Information given:
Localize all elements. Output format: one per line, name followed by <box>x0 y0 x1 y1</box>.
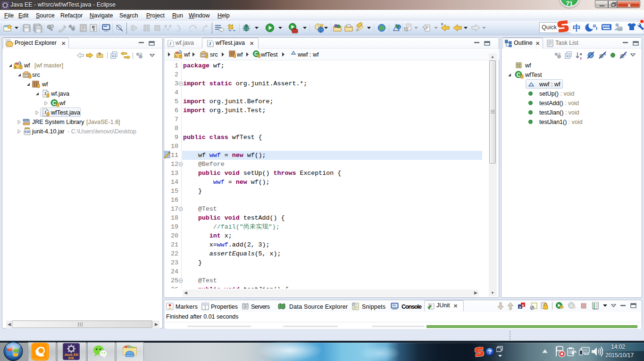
svg-text:Snippets: Snippets <box>362 304 385 310</box>
svg-text:z: z <box>580 56 582 60</box>
svg-text:!: ! <box>15 66 16 69</box>
svg-text:C: C <box>52 100 57 107</box>
svg-text:src: src <box>210 51 218 58</box>
svg-text:Console: Console <box>401 304 422 310</box>
svg-text:Markers: Markers <box>176 304 198 310</box>
svg-text:IDE: IDE <box>68 356 75 360</box>
svg-text:x: x <box>522 303 524 307</box>
svg-text:C: C <box>517 72 521 78</box>
svg-text:wwf : wf: wwf : wf <box>297 51 319 58</box>
svg-text:a: a <box>580 52 582 56</box>
svg-text:wf: wf <box>236 51 243 58</box>
svg-text:010: 010 <box>25 130 30 133</box>
svg-text:J: J <box>209 41 211 46</box>
svg-text:10: 10 <box>618 27 622 31</box>
svg-text:Servers: Servers <box>251 304 270 310</box>
svg-text:wf: wf <box>184 51 190 58</box>
svg-text:J: J <box>169 41 172 46</box>
svg-text:?: ? <box>488 349 492 355</box>
svg-text:J: J <box>44 110 46 115</box>
svg-text:Properties: Properties <box>211 304 238 310</box>
svg-text:¶: ¶ <box>92 25 95 32</box>
svg-text:J: J <box>44 91 46 96</box>
svg-text:Data Source Explorer: Data Source Explorer <box>289 304 348 310</box>
svg-text:中: 中 <box>573 24 581 33</box>
svg-text:C: C <box>254 51 258 57</box>
svg-text:wfTest: wfTest <box>260 51 278 58</box>
svg-text:x: x <box>627 1 631 8</box>
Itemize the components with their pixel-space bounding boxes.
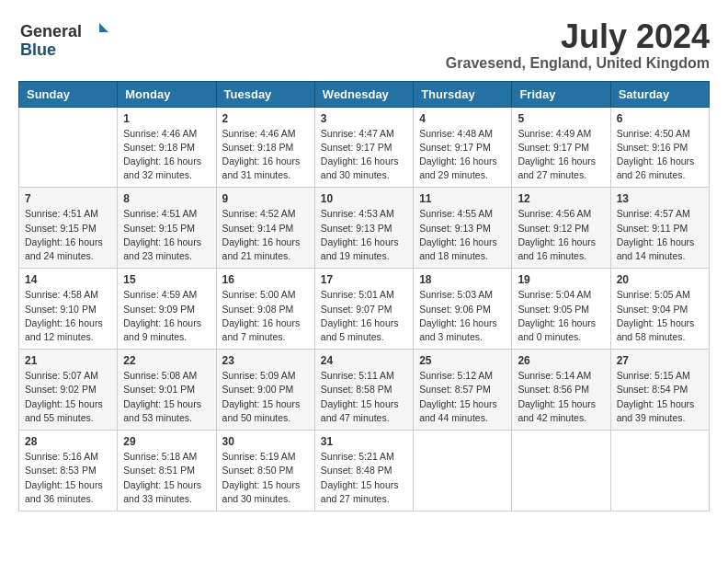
day-number: 16 xyxy=(222,273,309,286)
day-number: 5 xyxy=(518,112,604,125)
day-info: Sunrise: 4:48 AM Sunset: 9:17 PM Dayligh… xyxy=(419,127,506,183)
weekday-header-sunday: Sunday xyxy=(19,81,118,107)
day-info: Sunrise: 5:19 AM Sunset: 8:50 PM Dayligh… xyxy=(222,450,309,506)
day-info: Sunrise: 5:11 AM Sunset: 8:58 PM Dayligh… xyxy=(321,369,407,425)
calendar-cell: 12Sunrise: 4:56 AM Sunset: 9:12 PM Dayli… xyxy=(512,188,610,269)
calendar-cell: 7Sunrise: 4:51 AM Sunset: 9:15 PM Daylig… xyxy=(19,188,118,269)
location-title: Gravesend, England, United Kingdom xyxy=(446,55,710,72)
calendar-cell: 2Sunrise: 4:46 AM Sunset: 9:18 PM Daylig… xyxy=(216,107,314,188)
calendar-cell: 26Sunrise: 5:14 AM Sunset: 8:56 PM Dayli… xyxy=(512,350,610,431)
day-number: 7 xyxy=(25,192,111,205)
calendar-week-3: 14Sunrise: 4:58 AM Sunset: 9:10 PM Dayli… xyxy=(19,269,710,350)
day-info: Sunrise: 4:50 AM Sunset: 9:16 PM Dayligh… xyxy=(617,127,703,183)
day-info: Sunrise: 5:05 AM Sunset: 9:04 PM Dayligh… xyxy=(617,288,703,344)
logo: General Blue xyxy=(18,18,119,60)
day-number: 12 xyxy=(518,192,604,205)
day-number: 15 xyxy=(123,273,210,286)
day-number: 31 xyxy=(321,435,407,448)
day-info: Sunrise: 4:46 AM Sunset: 9:18 PM Dayligh… xyxy=(123,127,210,183)
calendar-table: SundayMondayTuesdayWednesdayThursdayFrid… xyxy=(18,81,710,511)
day-info: Sunrise: 5:09 AM Sunset: 9:00 PM Dayligh… xyxy=(222,369,309,425)
day-number: 11 xyxy=(419,192,506,205)
calendar-cell xyxy=(610,431,709,511)
day-number: 9 xyxy=(222,192,309,205)
day-number: 23 xyxy=(222,354,309,367)
calendar-cell: 10Sunrise: 4:53 AM Sunset: 9:13 PM Dayli… xyxy=(314,188,413,269)
calendar-cell: 30Sunrise: 5:19 AM Sunset: 8:50 PM Dayli… xyxy=(216,431,314,511)
day-info: Sunrise: 5:15 AM Sunset: 8:54 PM Dayligh… xyxy=(617,369,703,425)
day-number: 26 xyxy=(518,354,604,367)
calendar-cell: 23Sunrise: 5:09 AM Sunset: 9:00 PM Dayli… xyxy=(216,350,314,431)
calendar-cell: 6Sunrise: 4:50 AM Sunset: 9:16 PM Daylig… xyxy=(610,107,709,188)
weekday-header-saturday: Saturday xyxy=(610,81,709,107)
weekday-header-wednesday: Wednesday xyxy=(314,81,413,107)
day-number: 25 xyxy=(419,354,506,367)
day-number: 27 xyxy=(617,354,703,367)
calendar-week-2: 7Sunrise: 4:51 AM Sunset: 9:15 PM Daylig… xyxy=(19,188,710,269)
day-number: 19 xyxy=(518,273,604,286)
day-number: 17 xyxy=(321,273,407,286)
day-number: 20 xyxy=(617,273,703,286)
day-info: Sunrise: 5:07 AM Sunset: 9:02 PM Dayligh… xyxy=(25,369,111,425)
day-info: Sunrise: 5:03 AM Sunset: 9:06 PM Dayligh… xyxy=(419,288,506,344)
day-number: 14 xyxy=(25,273,111,286)
day-number: 4 xyxy=(419,112,506,125)
calendar-cell: 3Sunrise: 4:47 AM Sunset: 9:17 PM Daylig… xyxy=(314,107,413,188)
calendar-cell: 28Sunrise: 5:16 AM Sunset: 8:53 PM Dayli… xyxy=(19,431,118,511)
day-info: Sunrise: 4:52 AM Sunset: 9:14 PM Dayligh… xyxy=(222,207,309,263)
day-info: Sunrise: 4:46 AM Sunset: 9:18 PM Dayligh… xyxy=(222,127,309,183)
day-number: 22 xyxy=(123,354,210,367)
svg-text:General: General xyxy=(20,22,82,40)
weekday-header-friday: Friday xyxy=(512,81,610,107)
calendar-cell: 22Sunrise: 5:08 AM Sunset: 9:01 PM Dayli… xyxy=(118,350,216,431)
svg-marker-1 xyxy=(99,23,108,32)
day-info: Sunrise: 5:00 AM Sunset: 9:08 PM Dayligh… xyxy=(222,288,309,344)
day-info: Sunrise: 4:49 AM Sunset: 9:17 PM Dayligh… xyxy=(518,127,604,183)
day-number: 30 xyxy=(222,435,309,448)
calendar-cell: 21Sunrise: 5:07 AM Sunset: 9:02 PM Dayli… xyxy=(19,350,118,431)
day-info: Sunrise: 5:18 AM Sunset: 8:51 PM Dayligh… xyxy=(123,450,210,506)
day-info: Sunrise: 5:04 AM Sunset: 9:05 PM Dayligh… xyxy=(518,288,604,344)
calendar-week-5: 28Sunrise: 5:16 AM Sunset: 8:53 PM Dayli… xyxy=(19,431,710,511)
calendar-cell: 1Sunrise: 4:46 AM Sunset: 9:18 PM Daylig… xyxy=(118,107,216,188)
calendar-week-4: 21Sunrise: 5:07 AM Sunset: 9:02 PM Dayli… xyxy=(19,350,710,431)
calendar-cell: 27Sunrise: 5:15 AM Sunset: 8:54 PM Dayli… xyxy=(610,350,709,431)
day-info: Sunrise: 4:57 AM Sunset: 9:11 PM Dayligh… xyxy=(617,207,703,263)
day-number: 6 xyxy=(617,112,703,125)
calendar-cell xyxy=(414,431,512,511)
svg-text:Blue: Blue xyxy=(20,40,56,59)
calendar-cell: 15Sunrise: 4:59 AM Sunset: 9:09 PM Dayli… xyxy=(118,269,216,350)
calendar-cell: 14Sunrise: 4:58 AM Sunset: 9:10 PM Dayli… xyxy=(19,269,118,350)
day-info: Sunrise: 4:47 AM Sunset: 9:17 PM Dayligh… xyxy=(321,127,407,183)
day-info: Sunrise: 5:01 AM Sunset: 9:07 PM Dayligh… xyxy=(321,288,407,344)
calendar-cell: 16Sunrise: 5:00 AM Sunset: 9:08 PM Dayli… xyxy=(216,269,314,350)
weekday-header-tuesday: Tuesday xyxy=(216,81,314,107)
calendar-cell: 11Sunrise: 4:55 AM Sunset: 9:13 PM Dayli… xyxy=(414,188,512,269)
day-info: Sunrise: 5:14 AM Sunset: 8:56 PM Dayligh… xyxy=(518,369,604,425)
calendar-cell: 5Sunrise: 4:49 AM Sunset: 9:17 PM Daylig… xyxy=(512,107,610,188)
calendar-cell: 31Sunrise: 5:21 AM Sunset: 8:48 PM Dayli… xyxy=(314,431,413,511)
day-number: 21 xyxy=(25,354,111,367)
day-number: 2 xyxy=(222,112,309,125)
weekday-header-monday: Monday xyxy=(118,81,216,107)
calendar-cell: 4Sunrise: 4:48 AM Sunset: 9:17 PM Daylig… xyxy=(414,107,512,188)
day-info: Sunrise: 4:58 AM Sunset: 9:10 PM Dayligh… xyxy=(25,288,111,344)
calendar-cell xyxy=(19,107,118,188)
day-info: Sunrise: 4:59 AM Sunset: 9:09 PM Dayligh… xyxy=(123,288,210,344)
calendar-cell: 17Sunrise: 5:01 AM Sunset: 9:07 PM Dayli… xyxy=(314,269,413,350)
day-number: 10 xyxy=(321,192,407,205)
calendar-cell xyxy=(512,431,610,511)
day-number: 24 xyxy=(321,354,407,367)
page-header: General Blue July 2024 Gravesend, Englan… xyxy=(18,18,710,72)
title-area: July 2024 Gravesend, England, United Kin… xyxy=(446,18,710,72)
calendar-cell: 25Sunrise: 5:12 AM Sunset: 8:57 PM Dayli… xyxy=(414,350,512,431)
calendar-cell: 8Sunrise: 4:51 AM Sunset: 9:15 PM Daylig… xyxy=(118,188,216,269)
day-number: 13 xyxy=(617,192,703,205)
day-info: Sunrise: 5:16 AM Sunset: 8:53 PM Dayligh… xyxy=(25,450,111,506)
day-info: Sunrise: 5:08 AM Sunset: 9:01 PM Dayligh… xyxy=(123,369,210,425)
day-info: Sunrise: 5:21 AM Sunset: 8:48 PM Dayligh… xyxy=(321,450,407,506)
calendar-cell: 20Sunrise: 5:05 AM Sunset: 9:04 PM Dayli… xyxy=(610,269,709,350)
day-number: 8 xyxy=(123,192,210,205)
calendar-cell: 18Sunrise: 5:03 AM Sunset: 9:06 PM Dayli… xyxy=(414,269,512,350)
calendar-cell: 19Sunrise: 5:04 AM Sunset: 9:05 PM Dayli… xyxy=(512,269,610,350)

What you will do: Your response should be made up of the lines in the data that contain the word "United".

Problem solution:
location-title: Gravesend, England, United Kingdom xyxy=(446,55,710,72)
title-area: July 2024 Gravesend, England, United Kin… xyxy=(446,18,710,72)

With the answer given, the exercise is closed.